Como parte de la catequización forzosa implantada a lo largo de 300 años de vida colonal, se ha impuesto el nombre de diferentes santos, a tres hermosas comunidades manabitas ubicadas en la orilla del mar, y que permanecen en espantoso atraso.

Miércoles 05 Julio 2017 | 04:00

Nos referimos a los balnearios de San Clemente, San Alejo y San Jacinto de la parroquia Charapotó del cantón Sucre, donde el mar y el cielo son testigos  de la pobreza en la que viven, aproximadamente, 600 familias de pescadores, quienes consideran que mañana tendrán una nueva oportunidad.
A pocos pasos de la Hostería “Costa del Sol”, tras un extenso malecón construido con piedras grandes para detener al inmenso mar, se encuentra  el “puerto” del que parten y  arriban modestas embarcaciones con audaces e incansables pescadores. 
Unos salen a las cuatro de la mañana para abordar cuando el sol se ha ocultado, otros parten a las veinte horas, y después de permanecer en el mar sin dormir,  arriban al amanecer. 
Treinta y cuatro embarcaciones con su respectivo equipo de trabajadores constituyen la Asociación de Pescadores-Armadores- Artesanales de San Clemente, que representan a 600 familias vinculadas con la dura y sacrificada labor de pesca, que despierta la curiosidad de los turistas. 
Sus ingresos son exiguos, no equivalen ni al salario básico unificado; trabajan sólo para la subsistencia de sus familias, expresan Juan Carlos García, presidente de la Asociación, y Pedro Muñoz Zambrano, consecuente exdirigente.
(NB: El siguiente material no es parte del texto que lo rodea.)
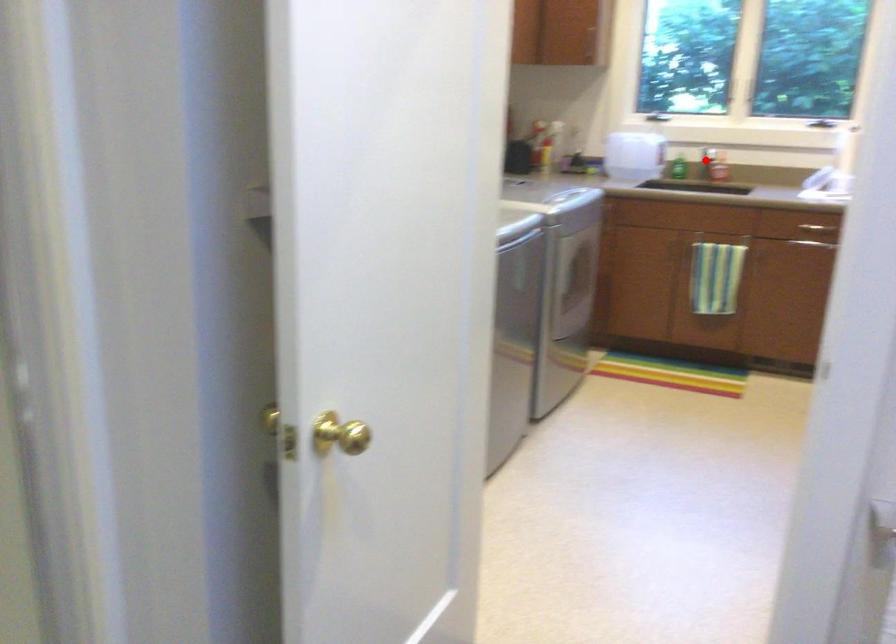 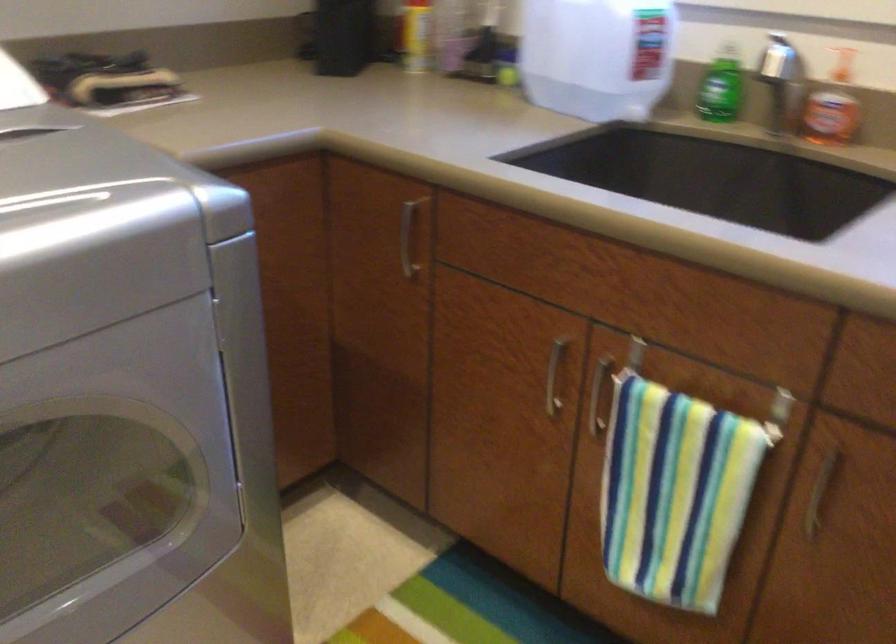 The point at the highlighted location is marked in the first image. Where is the corresponding point in the second image?

(788, 96)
La pesca artesanal es realmente un viaje de aventura. 
Nadie sabe si retorna o no con vida, tampoco saben las libras que puedan pescar. 
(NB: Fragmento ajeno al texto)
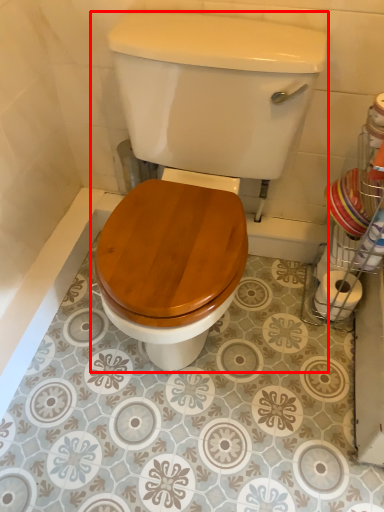 Question: Where is toilet (annotated by the red box) located in relation to toilet paper in the image?

Choices:
 (A) left
 (B) right

Answer: (A) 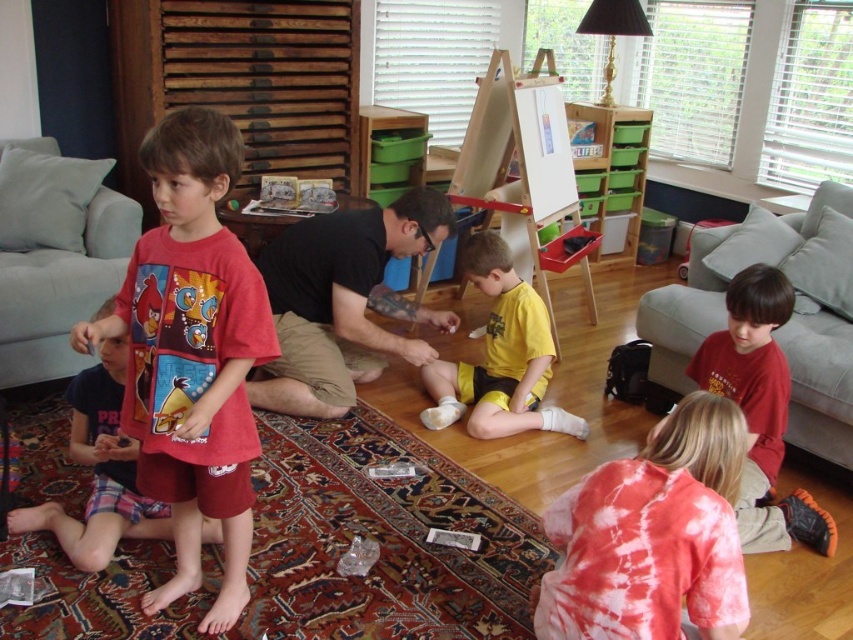 Question: Based on their relative distances, which object is nearer to the matte red t-shirt at center?

Choices:
 (A) angry birds t-shirt at lower left
 (B) wooden easel at center
 (C) tie-dye fabric shirt at lower right

Answer: (A)

Question: Which of the following is the farthest from the observer?

Choices:
 (A) wooden easel at center
 (B) matte red t-shirt at center

Answer: (A)

Question: Does matte red t-shirt at center have a larger size compared to dark red t-shirt at lower right?

Choices:
 (A) no
 (B) yes

Answer: (B)

Question: Which of these objects is positioned farthest from the tie-dye fabric shirt at lower right?

Choices:
 (A) dark red t-shirt at lower right
 (B) yellow matte shorts at center

Answer: (B)

Question: Is matte red t-shirt at center below yellow matte shorts at center?

Choices:
 (A) yes
 (B) no

Answer: (A)

Question: Is matte red t-shirt at center above angry birds t-shirt at lower left?

Choices:
 (A) no
 (B) yes

Answer: (B)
Lo único seguro es que navegan por un entorno desolado, donde sólo  escuchan las olas del mar y los motores de las lanchas, que los empujan a desconocidos lugares, en busca de la riqueza marina que se agota cada día, por falta de políticas estatales que impidan la contaminación del mar.
Si el mar es inmenso, más grande es la esperanza que anima a los compatriotas asociados para pescar. 
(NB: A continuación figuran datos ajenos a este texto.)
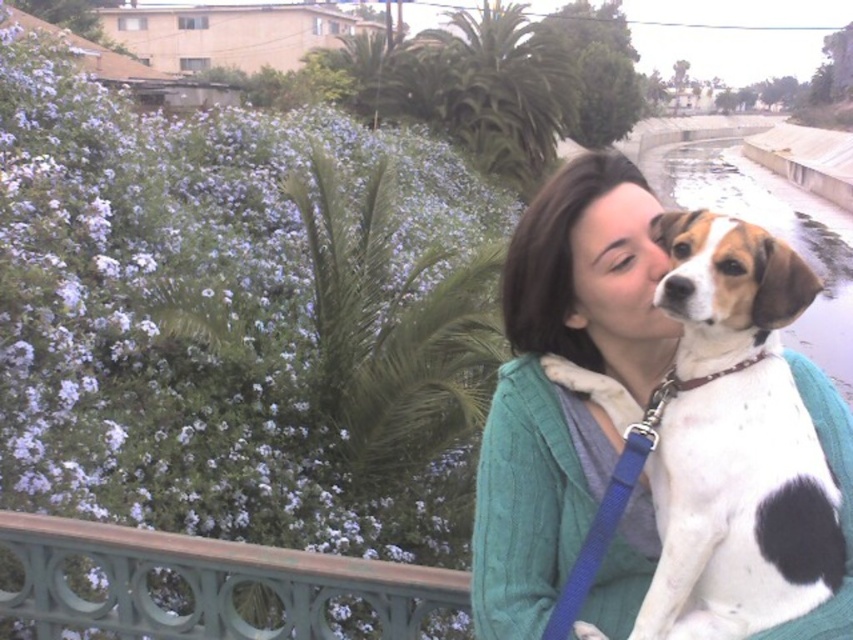 You are designing a garden layout and need to place a new bench. The bench must be placed between the purple matte flowers at upper left and the green painted metal railing at lower left. Which object should the bench be closer to?

The bench should be placed closer to the green painted metal railing at lower left because the purple matte flowers at upper left is located below it, meaning the railing is above the flowers in the scene. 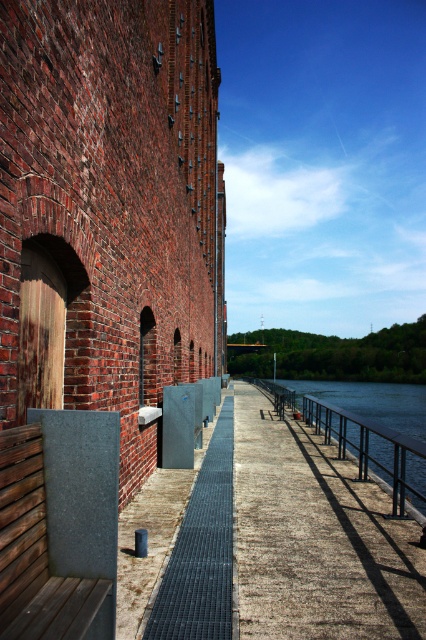 Can you confirm if metallic grating at center is wider than dark gray metal grate at center?

Yes, metallic grating at center is wider than dark gray metal grate at center.

Is point (203, 580) more distant than point (180, 627)?

That is True.

Locate an element on the screen. Image resolution: width=426 pixels, height=640 pixels. metallic grating at center is located at coordinates (285, 541).

Between point (313, 556) and point (78, 628), which one is positioned in front?

Point (78, 628) is in front.

Does metallic grating at center come in front of dark gray textured bench at lower left?

No, metallic grating at center is behind dark gray textured bench at lower left.

Image resolution: width=426 pixels, height=640 pixels. What do you see at coordinates (285, 541) in the screenshot? I see `metallic grating at center` at bounding box center [285, 541].

Identify the location of metallic grating at center. (285, 541).

Is dark gray textured bench at lower left positioned at the back of dark gray metal grate at center?

No, it is not.

Looking at this image, who is more distant from viewer, (54,410) or (189,513)?

The point (189,513) is more distant.

Is point (25, 484) positioned before point (192, 637)?

Yes, point (25, 484) is closer to viewer.

Image resolution: width=426 pixels, height=640 pixels. What are the coordinates of `dark gray textured bench at lower left` in the screenshot? It's located at (55, 531). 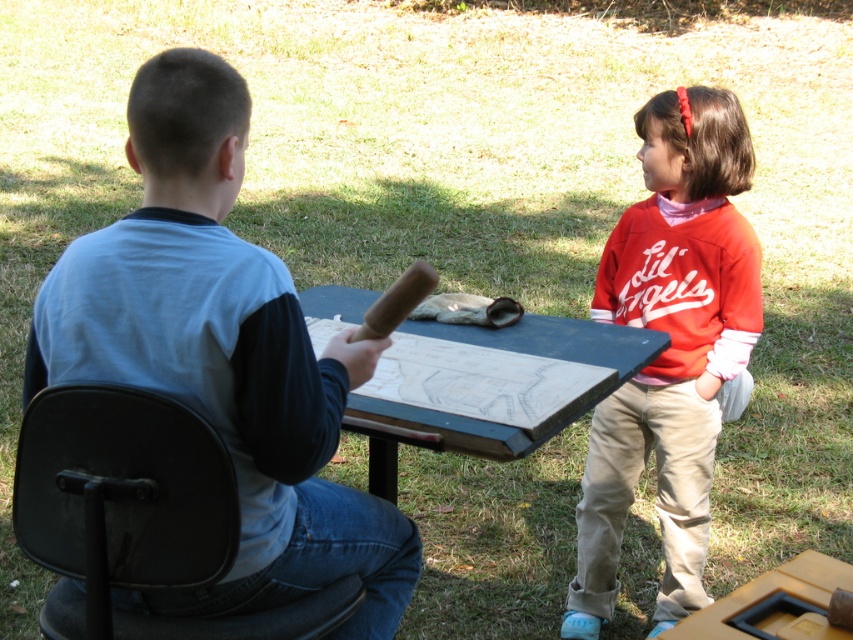 Question: Does black leather chair at left appear on the right side of yellow matte picnic table at lower right?

Choices:
 (A) yes
 (B) no

Answer: (B)

Question: Which point is farther to the camera?

Choices:
 (A) brown wooden baseball bat at center
 (B) wooden picnic table at center
 (C) black leather chair at left
 (D) light blue cotton shirt at center

Answer: (B)

Question: Is black leather chair at left bigger than brown wooden baseball bat at center?

Choices:
 (A) yes
 (B) no

Answer: (A)

Question: Which point appears farthest from the camera in this image?

Choices:
 (A) (207, 609)
 (B) (821, 628)
 (C) (91, 420)

Answer: (A)

Question: Where is wooden picnic table at center located in relation to brown wooden baseball bat at center in the image?

Choices:
 (A) left
 (B) right

Answer: (B)

Question: Which object is closer to the camera taking this photo?

Choices:
 (A) wooden picnic table at center
 (B) light blue cotton shirt at center
 (C) yellow matte picnic table at lower right
 (D) matte red sweatshirt at right

Answer: (B) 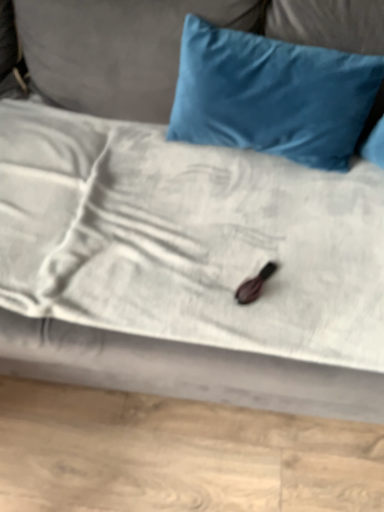 What is the approximate width of velvet blue pillow at upper right?

The width of velvet blue pillow at upper right is 16.76 centimeters.

This screenshot has height=512, width=384. Find the location of `velvet blue pillow at upper right`. velvet blue pillow at upper right is located at coordinates (277, 97).

In order to face velvet blue pillow at upper right, should I rotate leftwards or rightwards?

Rotate your view right by about 9.600°.

What do you see at coordinates (277, 97) in the screenshot? This screenshot has width=384, height=512. I see `velvet blue pillow at upper right` at bounding box center [277, 97].

Locate an element on the screen. The width and height of the screenshot is (384, 512). velvet blue pillow at upper right is located at coordinates (277, 97).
Ellos han soñado que pronto llegará el día, en que el verdadero pueblo tome el gobierno en sus manos y construya una  escuela de formación de pescadores artesanales, quienes protegerán mejor el medio ambiente; elabore proyectos para brindar trabajo a muchas mujeres y jóvenes desocupados.
Y, han soñado también, que nunca más se designarán empíricos en la Dirección Nacional de Pesca Artesanal, sino a biólogos y tecnólogos marinos,  que trabajarán con conocimiento y abnegación por el desarrollo de la pesca artesanal en San Clemente, San Alejo y San Jacinto que también son Ecuador.